The final meal is finished. Feet have been washed; predictions have been made. The betrayer has departed. Jesus’ earthly ministry has ended, and it is time for him to leave the men and women he loves so dearly. Jesus knows that his friends are troubled, so at the conclusion of the Last Supper, he speaks to them about his departure. Whereas the other Gospels mention a few of Jesus’ parting words, John’s Gospel devotes four chapters (14–17) to Jesus’ farewell conversation with his friends.
What does Jesus say? Many memorable words: Jesus speaks of a mansion with countless rooms; the way, the truth, and the life; the true vine and its branches; a love that lays down its life for its friends. Jesus’ final discourse in John’s Gospel is a beautiful tapestry with brightly colored themes woven into an elaborate masterpiece of comfort, guidance, and hope. Framed and set apart in its own display, the tapestry could be entitled “Relationships,” because this is what Jesus’ final conversation is about: Jesus’ relationships with his Father and his followers, the disciples’ relationships with God and one another, and the Creator’s relationships with his believers and the fallen world.

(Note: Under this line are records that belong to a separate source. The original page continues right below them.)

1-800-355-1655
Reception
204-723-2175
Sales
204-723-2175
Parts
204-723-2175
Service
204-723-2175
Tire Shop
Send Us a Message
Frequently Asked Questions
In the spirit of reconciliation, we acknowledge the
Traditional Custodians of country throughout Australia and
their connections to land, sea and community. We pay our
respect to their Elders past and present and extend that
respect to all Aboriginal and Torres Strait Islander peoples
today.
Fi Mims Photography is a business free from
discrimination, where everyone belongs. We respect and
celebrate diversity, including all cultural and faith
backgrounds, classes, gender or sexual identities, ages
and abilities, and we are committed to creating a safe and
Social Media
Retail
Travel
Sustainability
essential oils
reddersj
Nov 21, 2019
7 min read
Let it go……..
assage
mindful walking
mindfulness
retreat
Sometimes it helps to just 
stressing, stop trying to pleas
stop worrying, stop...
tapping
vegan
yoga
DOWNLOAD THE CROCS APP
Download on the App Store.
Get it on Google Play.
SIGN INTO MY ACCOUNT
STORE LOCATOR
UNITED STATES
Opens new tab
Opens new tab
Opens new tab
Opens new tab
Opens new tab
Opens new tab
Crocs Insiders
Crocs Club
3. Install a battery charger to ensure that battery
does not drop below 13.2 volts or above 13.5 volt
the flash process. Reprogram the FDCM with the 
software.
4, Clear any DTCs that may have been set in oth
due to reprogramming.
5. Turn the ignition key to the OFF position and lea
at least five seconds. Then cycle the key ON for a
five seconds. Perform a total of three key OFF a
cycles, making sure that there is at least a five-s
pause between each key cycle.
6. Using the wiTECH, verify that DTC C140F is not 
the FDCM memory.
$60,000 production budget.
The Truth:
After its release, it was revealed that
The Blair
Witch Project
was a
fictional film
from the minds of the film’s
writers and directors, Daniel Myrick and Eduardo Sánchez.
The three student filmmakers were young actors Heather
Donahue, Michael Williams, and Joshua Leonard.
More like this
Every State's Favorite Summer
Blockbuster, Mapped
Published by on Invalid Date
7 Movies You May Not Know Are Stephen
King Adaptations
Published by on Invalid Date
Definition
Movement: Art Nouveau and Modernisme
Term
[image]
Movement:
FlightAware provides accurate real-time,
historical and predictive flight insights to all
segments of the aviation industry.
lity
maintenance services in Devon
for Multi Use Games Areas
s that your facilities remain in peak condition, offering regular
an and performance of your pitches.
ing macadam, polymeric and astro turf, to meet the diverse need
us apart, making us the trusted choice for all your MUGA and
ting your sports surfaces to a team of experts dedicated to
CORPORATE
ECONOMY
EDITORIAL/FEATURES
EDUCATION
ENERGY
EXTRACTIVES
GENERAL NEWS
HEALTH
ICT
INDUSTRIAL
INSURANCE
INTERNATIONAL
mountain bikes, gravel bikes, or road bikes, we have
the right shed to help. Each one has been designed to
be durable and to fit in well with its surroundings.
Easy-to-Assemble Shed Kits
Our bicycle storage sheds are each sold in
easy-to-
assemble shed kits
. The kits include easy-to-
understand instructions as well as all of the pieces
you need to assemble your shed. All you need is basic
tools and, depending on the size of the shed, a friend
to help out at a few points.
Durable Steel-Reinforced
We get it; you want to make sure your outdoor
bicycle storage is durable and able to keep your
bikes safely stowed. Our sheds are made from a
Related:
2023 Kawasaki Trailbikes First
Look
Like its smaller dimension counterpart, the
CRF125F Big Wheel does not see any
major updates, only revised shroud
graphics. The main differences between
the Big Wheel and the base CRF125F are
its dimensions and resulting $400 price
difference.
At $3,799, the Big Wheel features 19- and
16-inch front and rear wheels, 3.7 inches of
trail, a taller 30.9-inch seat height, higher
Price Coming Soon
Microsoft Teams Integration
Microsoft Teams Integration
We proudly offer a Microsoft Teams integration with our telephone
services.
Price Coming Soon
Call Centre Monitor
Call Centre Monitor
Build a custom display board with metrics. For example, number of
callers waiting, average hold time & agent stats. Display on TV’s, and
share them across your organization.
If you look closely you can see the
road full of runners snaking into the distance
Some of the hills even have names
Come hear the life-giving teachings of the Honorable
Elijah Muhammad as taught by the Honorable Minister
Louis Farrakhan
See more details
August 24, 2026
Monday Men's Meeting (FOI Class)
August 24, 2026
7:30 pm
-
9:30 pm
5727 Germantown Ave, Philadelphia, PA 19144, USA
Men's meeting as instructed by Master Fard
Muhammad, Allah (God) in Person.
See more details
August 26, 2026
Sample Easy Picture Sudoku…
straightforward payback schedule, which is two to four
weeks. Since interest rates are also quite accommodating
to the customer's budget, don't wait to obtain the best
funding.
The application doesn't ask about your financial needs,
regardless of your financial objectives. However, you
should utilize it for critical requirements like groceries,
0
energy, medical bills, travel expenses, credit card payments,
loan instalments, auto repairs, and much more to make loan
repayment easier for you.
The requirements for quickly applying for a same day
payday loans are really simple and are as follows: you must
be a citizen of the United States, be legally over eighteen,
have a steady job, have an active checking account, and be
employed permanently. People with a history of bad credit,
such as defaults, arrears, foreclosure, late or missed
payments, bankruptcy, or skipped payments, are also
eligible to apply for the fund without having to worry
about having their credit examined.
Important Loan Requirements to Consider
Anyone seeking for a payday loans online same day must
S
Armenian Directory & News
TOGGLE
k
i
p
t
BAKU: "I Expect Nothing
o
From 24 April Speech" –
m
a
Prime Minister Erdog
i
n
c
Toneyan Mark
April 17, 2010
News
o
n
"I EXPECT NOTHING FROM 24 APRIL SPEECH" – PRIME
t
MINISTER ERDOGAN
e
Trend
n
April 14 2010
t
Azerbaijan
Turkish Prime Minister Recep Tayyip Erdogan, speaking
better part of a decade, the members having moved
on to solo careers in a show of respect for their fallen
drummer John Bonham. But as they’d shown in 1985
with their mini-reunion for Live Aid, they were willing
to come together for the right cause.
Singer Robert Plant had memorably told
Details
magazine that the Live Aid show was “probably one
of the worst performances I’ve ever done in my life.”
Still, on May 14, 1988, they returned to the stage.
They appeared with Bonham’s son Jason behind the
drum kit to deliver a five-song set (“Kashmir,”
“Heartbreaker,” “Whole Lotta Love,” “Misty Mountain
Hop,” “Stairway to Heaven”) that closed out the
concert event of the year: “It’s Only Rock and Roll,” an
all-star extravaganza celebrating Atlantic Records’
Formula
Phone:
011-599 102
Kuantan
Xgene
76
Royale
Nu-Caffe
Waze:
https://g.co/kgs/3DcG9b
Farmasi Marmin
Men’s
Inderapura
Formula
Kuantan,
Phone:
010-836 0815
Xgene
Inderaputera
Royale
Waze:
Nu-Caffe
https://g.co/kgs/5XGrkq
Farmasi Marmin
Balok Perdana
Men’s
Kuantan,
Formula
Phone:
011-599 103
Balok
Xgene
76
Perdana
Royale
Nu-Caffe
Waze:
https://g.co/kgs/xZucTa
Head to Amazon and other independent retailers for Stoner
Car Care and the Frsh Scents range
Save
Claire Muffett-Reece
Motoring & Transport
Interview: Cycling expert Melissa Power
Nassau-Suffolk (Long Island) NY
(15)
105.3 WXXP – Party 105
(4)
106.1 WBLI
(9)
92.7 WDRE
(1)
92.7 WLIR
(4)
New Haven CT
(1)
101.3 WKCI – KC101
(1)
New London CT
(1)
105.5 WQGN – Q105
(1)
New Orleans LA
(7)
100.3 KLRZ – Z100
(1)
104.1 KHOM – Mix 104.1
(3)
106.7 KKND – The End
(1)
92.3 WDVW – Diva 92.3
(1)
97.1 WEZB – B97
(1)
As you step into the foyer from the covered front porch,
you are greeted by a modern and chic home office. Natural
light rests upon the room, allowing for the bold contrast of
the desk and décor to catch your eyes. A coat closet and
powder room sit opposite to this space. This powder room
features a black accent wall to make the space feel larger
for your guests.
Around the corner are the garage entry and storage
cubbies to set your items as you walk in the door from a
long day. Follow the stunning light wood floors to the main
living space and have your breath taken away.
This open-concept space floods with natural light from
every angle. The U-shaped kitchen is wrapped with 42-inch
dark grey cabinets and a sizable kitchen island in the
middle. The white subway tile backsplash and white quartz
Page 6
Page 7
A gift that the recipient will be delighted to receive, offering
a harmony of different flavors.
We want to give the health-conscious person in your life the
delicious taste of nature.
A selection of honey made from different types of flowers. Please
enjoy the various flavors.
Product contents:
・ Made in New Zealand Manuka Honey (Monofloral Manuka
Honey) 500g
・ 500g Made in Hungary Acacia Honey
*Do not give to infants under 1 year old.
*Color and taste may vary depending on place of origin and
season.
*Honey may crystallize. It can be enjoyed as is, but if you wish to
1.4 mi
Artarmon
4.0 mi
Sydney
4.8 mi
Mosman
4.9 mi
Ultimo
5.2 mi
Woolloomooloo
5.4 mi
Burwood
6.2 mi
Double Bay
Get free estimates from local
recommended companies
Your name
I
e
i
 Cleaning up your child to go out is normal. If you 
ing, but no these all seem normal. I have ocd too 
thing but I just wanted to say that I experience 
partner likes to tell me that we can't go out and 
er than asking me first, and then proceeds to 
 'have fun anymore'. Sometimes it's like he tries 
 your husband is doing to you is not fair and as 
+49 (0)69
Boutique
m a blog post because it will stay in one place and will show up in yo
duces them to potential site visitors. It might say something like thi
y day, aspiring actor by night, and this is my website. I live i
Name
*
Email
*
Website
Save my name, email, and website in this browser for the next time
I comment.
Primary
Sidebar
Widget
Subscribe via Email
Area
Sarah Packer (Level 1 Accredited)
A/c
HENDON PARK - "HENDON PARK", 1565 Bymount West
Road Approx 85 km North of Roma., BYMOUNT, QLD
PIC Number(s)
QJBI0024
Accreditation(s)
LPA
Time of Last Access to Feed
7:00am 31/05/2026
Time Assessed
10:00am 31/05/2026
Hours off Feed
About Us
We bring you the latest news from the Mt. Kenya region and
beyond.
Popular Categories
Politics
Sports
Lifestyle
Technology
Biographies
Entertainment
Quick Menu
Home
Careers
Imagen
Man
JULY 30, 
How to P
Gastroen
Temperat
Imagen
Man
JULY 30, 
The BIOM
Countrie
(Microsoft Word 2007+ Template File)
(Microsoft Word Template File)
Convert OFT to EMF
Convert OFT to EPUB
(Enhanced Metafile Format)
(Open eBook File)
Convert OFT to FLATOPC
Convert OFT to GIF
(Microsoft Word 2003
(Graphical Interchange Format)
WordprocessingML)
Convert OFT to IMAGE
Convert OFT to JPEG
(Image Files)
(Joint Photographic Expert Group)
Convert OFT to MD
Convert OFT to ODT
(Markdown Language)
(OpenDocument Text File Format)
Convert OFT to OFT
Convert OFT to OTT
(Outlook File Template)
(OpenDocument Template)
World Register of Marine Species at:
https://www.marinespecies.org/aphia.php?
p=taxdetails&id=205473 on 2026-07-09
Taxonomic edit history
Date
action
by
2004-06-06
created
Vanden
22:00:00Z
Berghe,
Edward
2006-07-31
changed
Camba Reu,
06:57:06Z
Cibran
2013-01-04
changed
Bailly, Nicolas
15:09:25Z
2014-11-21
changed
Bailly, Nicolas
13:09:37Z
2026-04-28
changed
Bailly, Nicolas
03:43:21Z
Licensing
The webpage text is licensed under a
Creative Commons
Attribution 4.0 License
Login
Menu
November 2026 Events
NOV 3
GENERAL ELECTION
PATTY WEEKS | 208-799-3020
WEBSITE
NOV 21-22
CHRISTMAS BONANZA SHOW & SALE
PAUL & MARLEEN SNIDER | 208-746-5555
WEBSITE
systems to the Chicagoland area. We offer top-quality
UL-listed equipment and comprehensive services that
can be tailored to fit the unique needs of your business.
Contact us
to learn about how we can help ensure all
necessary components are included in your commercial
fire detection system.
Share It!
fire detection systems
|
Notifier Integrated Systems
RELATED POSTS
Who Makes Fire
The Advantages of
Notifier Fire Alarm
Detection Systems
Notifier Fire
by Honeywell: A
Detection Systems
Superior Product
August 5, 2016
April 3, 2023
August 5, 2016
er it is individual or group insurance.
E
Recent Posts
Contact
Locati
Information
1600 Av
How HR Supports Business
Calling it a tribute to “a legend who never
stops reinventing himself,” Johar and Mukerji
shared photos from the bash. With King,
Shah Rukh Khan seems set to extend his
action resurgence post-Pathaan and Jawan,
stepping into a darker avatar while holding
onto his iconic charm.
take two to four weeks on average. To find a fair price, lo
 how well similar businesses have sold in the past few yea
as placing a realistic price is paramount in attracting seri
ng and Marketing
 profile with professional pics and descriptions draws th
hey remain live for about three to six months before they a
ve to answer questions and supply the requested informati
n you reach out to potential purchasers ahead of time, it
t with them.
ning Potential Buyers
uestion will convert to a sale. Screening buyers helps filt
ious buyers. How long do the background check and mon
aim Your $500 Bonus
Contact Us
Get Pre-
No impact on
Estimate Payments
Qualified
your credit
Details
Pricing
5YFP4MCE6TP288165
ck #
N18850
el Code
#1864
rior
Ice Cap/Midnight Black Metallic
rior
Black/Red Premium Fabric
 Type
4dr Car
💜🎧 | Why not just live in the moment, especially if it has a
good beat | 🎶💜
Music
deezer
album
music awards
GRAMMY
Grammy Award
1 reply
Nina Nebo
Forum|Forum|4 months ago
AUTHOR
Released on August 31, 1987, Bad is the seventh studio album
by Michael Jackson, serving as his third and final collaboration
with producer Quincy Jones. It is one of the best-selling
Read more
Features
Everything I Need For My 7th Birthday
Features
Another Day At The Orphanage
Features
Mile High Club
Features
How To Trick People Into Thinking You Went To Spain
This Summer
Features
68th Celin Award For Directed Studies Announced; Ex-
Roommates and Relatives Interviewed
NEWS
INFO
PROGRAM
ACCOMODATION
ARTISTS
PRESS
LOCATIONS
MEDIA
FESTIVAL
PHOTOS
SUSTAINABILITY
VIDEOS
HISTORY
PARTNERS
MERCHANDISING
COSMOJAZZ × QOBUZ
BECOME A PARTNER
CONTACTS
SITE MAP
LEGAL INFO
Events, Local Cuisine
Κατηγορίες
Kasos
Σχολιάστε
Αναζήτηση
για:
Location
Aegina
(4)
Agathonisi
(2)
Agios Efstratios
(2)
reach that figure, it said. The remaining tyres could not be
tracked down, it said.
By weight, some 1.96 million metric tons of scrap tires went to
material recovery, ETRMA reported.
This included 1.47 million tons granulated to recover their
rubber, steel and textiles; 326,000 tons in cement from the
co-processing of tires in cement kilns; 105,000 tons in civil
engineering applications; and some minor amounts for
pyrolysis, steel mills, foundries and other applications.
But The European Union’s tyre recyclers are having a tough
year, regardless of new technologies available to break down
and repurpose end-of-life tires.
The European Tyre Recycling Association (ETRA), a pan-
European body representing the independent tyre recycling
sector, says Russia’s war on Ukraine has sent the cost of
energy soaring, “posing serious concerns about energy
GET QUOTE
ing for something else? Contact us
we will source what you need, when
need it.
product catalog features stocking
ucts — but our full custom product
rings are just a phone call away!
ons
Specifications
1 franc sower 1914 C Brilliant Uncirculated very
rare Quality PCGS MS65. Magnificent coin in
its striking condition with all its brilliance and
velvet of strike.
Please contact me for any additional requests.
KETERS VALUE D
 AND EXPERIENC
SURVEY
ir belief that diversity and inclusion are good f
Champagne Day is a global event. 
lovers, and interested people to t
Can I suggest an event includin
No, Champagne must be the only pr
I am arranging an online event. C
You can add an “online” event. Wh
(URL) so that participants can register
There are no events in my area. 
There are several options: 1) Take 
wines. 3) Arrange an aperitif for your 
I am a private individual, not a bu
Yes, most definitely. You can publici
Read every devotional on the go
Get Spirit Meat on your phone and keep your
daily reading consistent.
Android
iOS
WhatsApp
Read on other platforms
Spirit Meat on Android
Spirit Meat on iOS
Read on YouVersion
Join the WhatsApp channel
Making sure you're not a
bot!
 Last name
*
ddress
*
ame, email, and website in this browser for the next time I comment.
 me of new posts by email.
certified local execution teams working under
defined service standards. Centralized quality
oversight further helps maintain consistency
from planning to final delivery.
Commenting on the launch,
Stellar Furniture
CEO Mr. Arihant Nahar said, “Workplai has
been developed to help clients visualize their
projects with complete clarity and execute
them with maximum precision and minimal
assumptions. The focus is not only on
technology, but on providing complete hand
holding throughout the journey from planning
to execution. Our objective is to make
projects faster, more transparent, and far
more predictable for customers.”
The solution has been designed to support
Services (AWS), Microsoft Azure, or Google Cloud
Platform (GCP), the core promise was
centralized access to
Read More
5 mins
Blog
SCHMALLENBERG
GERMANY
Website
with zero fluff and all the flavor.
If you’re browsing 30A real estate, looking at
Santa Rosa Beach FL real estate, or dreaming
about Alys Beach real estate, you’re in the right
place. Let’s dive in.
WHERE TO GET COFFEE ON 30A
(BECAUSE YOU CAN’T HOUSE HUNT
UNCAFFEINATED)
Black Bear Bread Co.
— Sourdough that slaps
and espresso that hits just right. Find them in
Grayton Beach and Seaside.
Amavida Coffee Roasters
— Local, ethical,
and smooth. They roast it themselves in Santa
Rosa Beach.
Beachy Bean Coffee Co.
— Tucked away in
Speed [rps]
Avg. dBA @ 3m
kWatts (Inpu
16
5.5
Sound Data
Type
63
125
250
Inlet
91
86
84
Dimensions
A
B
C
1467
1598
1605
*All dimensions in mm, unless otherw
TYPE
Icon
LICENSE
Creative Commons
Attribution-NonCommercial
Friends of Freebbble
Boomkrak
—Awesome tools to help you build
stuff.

Many threads are woven together in repeating patterns throughout Jesus’ final conversation. One repeating theme is prayer. In fact, both of Jesus’ remaining prayers are found here within this magnificent tapestry. For us to pull these prayers out of their context would be like pulling a single thread out of its fabric. So you see, we must study these prayers within their setting. Although we do not have the space here to discuss all of John 14–17 in detail, in the next chapter we will examine four themes which are interwoven into these last two prayers: trusting, knowing intimately, living permanently, and loving unconditionally. Once we gain an understanding of these themes, we can then turn to a more meaningful examination of Jesus’ final prayers. Within each of these prayers, we will find important insights about how we should pray both for ourselves and for others.